# **_Molecular Framework Results Merging_**


## Environment Setting Up and Packages Importing:
        !conda activate env-framework
        Please generate this environment from the .yml file: framework.yml

In [None]:
import sys
import time
import glob, os

import pandas as pd
from tqdm import tqdm 
import pickle
import numpy as np

#RDKit:
from rdkit.Chem import AllChem
from rdkit.Chem import rdchem
from rdkit import Chem
from rdkit.Chem.rdmolops import *
from rdkit.Chem import PandasTools
from rdkit.Chem.Draw import MolsToGridImage

### 1. Collect all the Pickle Files in the Results Folder:

In [None]:
# Target Directory (contains all 'filename-sorted-without-ROMol.pickle')
directory = str(os.getcwd()) + "/results"

iteration = 0
row_count = 0

for filename in os.listdir(directory):
    if filename.endswith(".pickle"):
        
        iteration += 1
        if iteration == 1:
            df = pd.read_pickle('results/' + filename)
            #print("basis lenght = " + str(len(df)))
            row_count += len(df)

        if iteration != 1:
            df2 = pd.read_pickle('results/' + filename)
            #print("added lenght = " + str(len(df2)))
            row_count += len(df2)

            df = df.append(df2, 2)

print("Total enteries that have been merged: \t" + str(row_count))

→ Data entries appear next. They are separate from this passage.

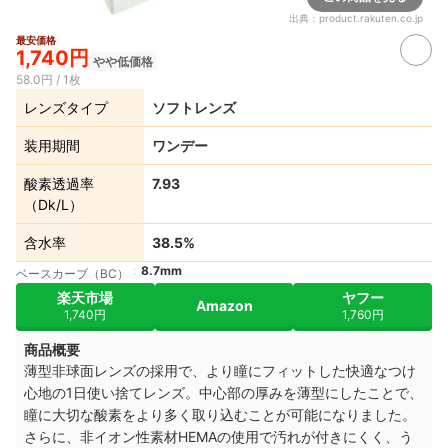
出典：
product.rakuten.co.jp
最安価格
1,740円
やや低価格
58.0円 / 1枚
レンズタイプ
ソフトレンズ
装用期間
ワンデー
酸素透過率
7.93
（Dk/L）
含水率
38.5%
8.7mm
ベースカーブ（BC）
楽天市場
ヤフー
Amazon
1,740円
1,760円
商品概要
薄型非球面レンズの採用で、より瞳にフィットした快適なつけ
心地の1日使い捨てレンズ。中心部の厚みを薄型にしたことで、
瞳に大切な酸素をより多く取り込むことが可能になりました。
さらに、非イオン性素材HEMAの使用で汚れが付きにくく、う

### 2. Group the Molecules by Same Frameworks:

In [None]:
df_result = df.groupby(['Framework'], as_index = False).agg({'Frequency': 'sum'})

In [None]:
len(df_result)
print("The number of frameworks obtained is:", len(df_result)-1)

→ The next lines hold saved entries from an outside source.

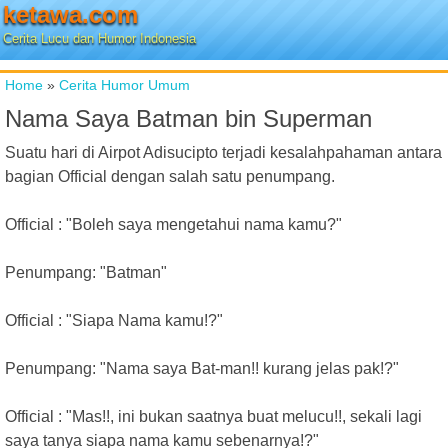
ketawa.com
Cerita Lucu dan Humor Indonesia
Home
»
Cerita Humor Umum
Nama Saya Batman bin Superman
Suatu hari di Airpot Adisucipto terjadi kesalahpahaman antara
bagian Official dengan salah satu penumpang.
Official : "Boleh saya mengetahui nama kamu?"
Penumpang: "Batman"
Official : "Siapa Nama kamu!?"
Penumpang: "Nama saya Bat-man!! kurang jelas pak!?"
Official : "Mas!!, ini bukan saatnya buat melucu!!, sekali lagi
saya tanya siapa nama kamu sebenarnya!?"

### 3. Sort the Data According to the Frequency:

In [None]:
# For the data already has frequency:
df_result = df_result.sort_values(by=['Frequency'], ascending = False)

In [None]:
# Reset the index:
df_result = df_result.reset_index(drop = True)
df_result

In [None]:
# Save the pickle file:
with open("results_merged.pickle", "wb") as f:
    pickle.dump(df_result,f)

### 4. Display the Frameworks:

In [None]:
# For the databases too large, display the first 10000 frameworks:
df_result = df_result.head(10000)

In [None]:
# Add ROMol to each framework:
PandasTools.AddMoleculeColumnToFrame(df_result, smilesCol = "Framework")
df_result.head(3)

# If the ROMols already have been added before, to display them again:
# PandasTools.RenderImagesInAllDataFrames(images=True)

In [None]:
# Display the results (all or top 10000 frequent frameworks) in a .html file:

fmolport = open('top-10000-results-with-ROMol.html','w')
h = df_result.to_html()
fmolport.write(h)
fmolport.close()